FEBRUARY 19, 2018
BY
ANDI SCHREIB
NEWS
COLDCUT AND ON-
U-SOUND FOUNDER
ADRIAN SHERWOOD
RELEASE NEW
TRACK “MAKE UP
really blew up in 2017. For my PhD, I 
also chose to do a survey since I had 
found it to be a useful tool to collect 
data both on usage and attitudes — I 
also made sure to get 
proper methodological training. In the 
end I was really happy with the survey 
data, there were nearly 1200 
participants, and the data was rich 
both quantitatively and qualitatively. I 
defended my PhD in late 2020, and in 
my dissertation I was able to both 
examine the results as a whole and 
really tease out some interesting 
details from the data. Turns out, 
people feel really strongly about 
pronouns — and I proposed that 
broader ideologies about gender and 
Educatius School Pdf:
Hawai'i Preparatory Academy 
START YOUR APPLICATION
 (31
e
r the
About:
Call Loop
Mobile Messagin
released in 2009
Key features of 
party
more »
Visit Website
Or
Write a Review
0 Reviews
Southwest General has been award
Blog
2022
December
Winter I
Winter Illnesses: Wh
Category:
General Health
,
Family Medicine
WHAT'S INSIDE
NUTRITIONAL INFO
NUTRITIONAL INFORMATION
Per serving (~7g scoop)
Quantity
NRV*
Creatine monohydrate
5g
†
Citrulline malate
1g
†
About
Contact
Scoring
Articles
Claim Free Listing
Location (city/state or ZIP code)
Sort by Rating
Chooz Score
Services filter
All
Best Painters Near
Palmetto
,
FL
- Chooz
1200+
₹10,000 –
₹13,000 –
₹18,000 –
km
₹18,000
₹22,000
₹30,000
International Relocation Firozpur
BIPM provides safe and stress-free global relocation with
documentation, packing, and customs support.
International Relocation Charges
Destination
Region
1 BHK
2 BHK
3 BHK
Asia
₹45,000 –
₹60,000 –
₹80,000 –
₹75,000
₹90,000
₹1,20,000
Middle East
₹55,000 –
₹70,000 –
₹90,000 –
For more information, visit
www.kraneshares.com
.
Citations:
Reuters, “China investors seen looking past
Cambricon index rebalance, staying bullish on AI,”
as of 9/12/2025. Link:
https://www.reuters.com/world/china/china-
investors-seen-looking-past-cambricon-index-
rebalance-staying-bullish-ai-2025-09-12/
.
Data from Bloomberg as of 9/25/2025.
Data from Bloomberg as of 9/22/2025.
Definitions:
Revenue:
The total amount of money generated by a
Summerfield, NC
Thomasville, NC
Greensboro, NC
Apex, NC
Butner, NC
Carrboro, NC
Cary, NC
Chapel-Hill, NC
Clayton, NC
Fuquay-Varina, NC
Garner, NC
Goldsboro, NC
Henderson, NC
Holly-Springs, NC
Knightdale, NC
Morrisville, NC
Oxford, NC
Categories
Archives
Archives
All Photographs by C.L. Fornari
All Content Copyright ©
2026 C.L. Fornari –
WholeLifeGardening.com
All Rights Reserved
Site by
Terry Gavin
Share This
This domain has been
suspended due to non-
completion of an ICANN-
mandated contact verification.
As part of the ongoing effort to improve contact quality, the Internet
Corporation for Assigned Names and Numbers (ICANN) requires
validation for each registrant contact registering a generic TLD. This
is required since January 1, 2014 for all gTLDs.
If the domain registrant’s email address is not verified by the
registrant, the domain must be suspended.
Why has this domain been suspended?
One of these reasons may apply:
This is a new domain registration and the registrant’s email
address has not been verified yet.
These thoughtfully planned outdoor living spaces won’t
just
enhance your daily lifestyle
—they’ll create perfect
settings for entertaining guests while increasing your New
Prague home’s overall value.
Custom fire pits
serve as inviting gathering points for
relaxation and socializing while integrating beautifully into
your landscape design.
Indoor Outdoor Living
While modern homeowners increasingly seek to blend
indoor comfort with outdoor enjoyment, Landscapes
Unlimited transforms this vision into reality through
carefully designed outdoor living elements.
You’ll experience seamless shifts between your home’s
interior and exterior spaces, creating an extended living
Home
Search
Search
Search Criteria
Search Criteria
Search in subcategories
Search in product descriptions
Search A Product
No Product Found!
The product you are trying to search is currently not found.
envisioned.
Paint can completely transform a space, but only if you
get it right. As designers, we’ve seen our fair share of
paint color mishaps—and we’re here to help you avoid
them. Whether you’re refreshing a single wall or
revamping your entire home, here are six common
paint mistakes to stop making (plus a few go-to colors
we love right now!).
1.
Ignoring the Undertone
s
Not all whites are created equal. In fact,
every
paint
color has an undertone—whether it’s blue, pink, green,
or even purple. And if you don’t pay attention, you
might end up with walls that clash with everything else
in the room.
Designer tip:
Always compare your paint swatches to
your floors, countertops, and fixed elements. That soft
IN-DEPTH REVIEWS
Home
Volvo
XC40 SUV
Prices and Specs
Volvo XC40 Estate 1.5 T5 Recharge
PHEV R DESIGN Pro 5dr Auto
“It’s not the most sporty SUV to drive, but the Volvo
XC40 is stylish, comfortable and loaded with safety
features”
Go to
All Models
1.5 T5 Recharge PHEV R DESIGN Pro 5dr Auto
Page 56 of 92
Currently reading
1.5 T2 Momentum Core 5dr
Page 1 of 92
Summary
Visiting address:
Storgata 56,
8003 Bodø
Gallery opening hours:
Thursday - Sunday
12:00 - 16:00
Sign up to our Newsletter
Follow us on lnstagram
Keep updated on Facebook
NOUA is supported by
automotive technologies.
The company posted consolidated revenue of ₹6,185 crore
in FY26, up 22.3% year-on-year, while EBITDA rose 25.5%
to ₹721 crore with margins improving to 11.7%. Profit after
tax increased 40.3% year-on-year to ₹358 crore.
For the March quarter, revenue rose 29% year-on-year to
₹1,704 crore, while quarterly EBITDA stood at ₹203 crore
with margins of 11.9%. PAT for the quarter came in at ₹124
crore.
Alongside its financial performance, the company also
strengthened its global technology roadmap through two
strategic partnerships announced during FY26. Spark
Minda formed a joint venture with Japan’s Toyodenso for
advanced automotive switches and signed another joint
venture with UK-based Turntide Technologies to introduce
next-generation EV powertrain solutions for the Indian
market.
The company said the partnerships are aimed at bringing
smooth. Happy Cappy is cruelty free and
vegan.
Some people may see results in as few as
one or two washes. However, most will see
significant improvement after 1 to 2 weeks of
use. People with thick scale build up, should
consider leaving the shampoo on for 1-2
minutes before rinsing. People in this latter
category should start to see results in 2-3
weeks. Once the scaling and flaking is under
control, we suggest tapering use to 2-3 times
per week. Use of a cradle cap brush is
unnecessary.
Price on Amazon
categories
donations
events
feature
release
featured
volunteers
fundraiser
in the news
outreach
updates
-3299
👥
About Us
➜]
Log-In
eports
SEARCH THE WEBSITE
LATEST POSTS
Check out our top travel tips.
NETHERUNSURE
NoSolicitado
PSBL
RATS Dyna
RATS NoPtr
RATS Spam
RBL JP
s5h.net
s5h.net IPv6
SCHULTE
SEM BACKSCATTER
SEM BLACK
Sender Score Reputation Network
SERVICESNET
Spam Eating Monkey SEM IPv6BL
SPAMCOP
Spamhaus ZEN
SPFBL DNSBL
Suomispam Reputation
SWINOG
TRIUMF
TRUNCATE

______________________________

- _What you have to do_
Copy out each line of the data where the string "venture" appears.

- _Output_
Minda formed a joint venture with Japan’s Toyodenso for
venture with UK-based Turntide Technologies to introduce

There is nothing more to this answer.